Staff changes and power flow charts may seem like inside baseball, but the change is actually significant and worrisome.

At first glance, it seems like a cool idea. Deputy Mayor Tim Ceis told me the new structure—his brainchild—is an attempt to forestall "second term-itis." Specifically, his new system is designed to avoid developing initiatives on separate tracks—financial, policy, and political. "With an interdisciplinary approach all along," Ceis says, by the time program initiatives hit his desk, "there won't be so many unresolved issues" getting in the way of implementing programs. Sounds smart.

But it's not. In the old formula—keeping finance separate from policy and politics—there was an independent reality check: The mayor's finance director, Dwight Dively, provided a refreshing dose of straight talk in an administration that has a tendency to spin the facts in pursuit of its policy goals.

Now, by officially blurring the line between policy and finance, Team Nickels has formalized its M.O. of forcing the facts to fit its agenda. This is bad timing for an administration that's currently pushing a financially dubious $4 billion-plus waterfront tunnel project. But, in a display of the alliance between the administration's political leader Ceis and its policy leader, OPM Director Mary Jean Ryan, Dively's role does appear to have been subsumed by the policy shop.

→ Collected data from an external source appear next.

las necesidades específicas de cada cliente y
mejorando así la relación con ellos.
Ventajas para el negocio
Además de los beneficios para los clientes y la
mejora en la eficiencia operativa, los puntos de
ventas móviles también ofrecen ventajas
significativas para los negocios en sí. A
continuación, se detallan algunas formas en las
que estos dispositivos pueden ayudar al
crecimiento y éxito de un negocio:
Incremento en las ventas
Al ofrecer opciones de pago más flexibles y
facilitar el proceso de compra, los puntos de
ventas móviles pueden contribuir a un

Ryan and Dively will be heading up the new director's office together, which raises questions about who is actually in charge. That confusion creates a power vacuum that will ultimately be filled by whomever the design of the reorganization favors. And as Ceis designed it, the reorganization favors Ryan's policy shop.

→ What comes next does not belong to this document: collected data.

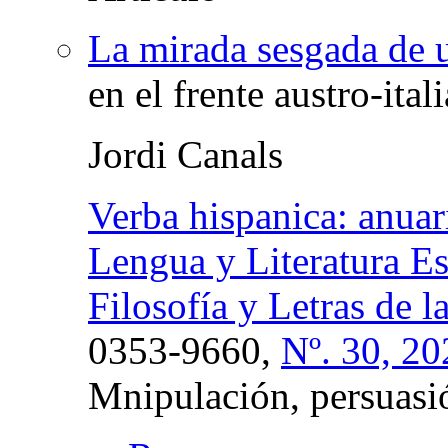
La mirada sesgada de u
en el frente austro-ita
Jordi Canals
Verba hispanica: anuar
Lengua y Literatura Es
Filosofía y Letras de 
0353-9660,
Nº. 30, 20
Mnipulación, persuasi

Of the five new divisions under Ryan and Dively, four will be led by people from the policy side. And with the exception of the fifth division (which deals with public safety), the power and numbers within the divisions themselves favor policy. In the Community Development division, for example, policy folks outnumber finance folks 6–2. In Human Services, it's 4–1. In Infrastructure, it's 5–4 (again, with an OPM guy in charge). And while it's an even 2–2 in Environment and Neighborhood, the director comes from OPM. Overall, there will be nearly twice as many policy people as finance people in the reorganization. In the old setup, the ratio of finance people to OPM people was exactly the reverse—with more than twice as many finance folks.

Cies's freak-out over "second term-itis," has clearly given way to policy overreach-itis.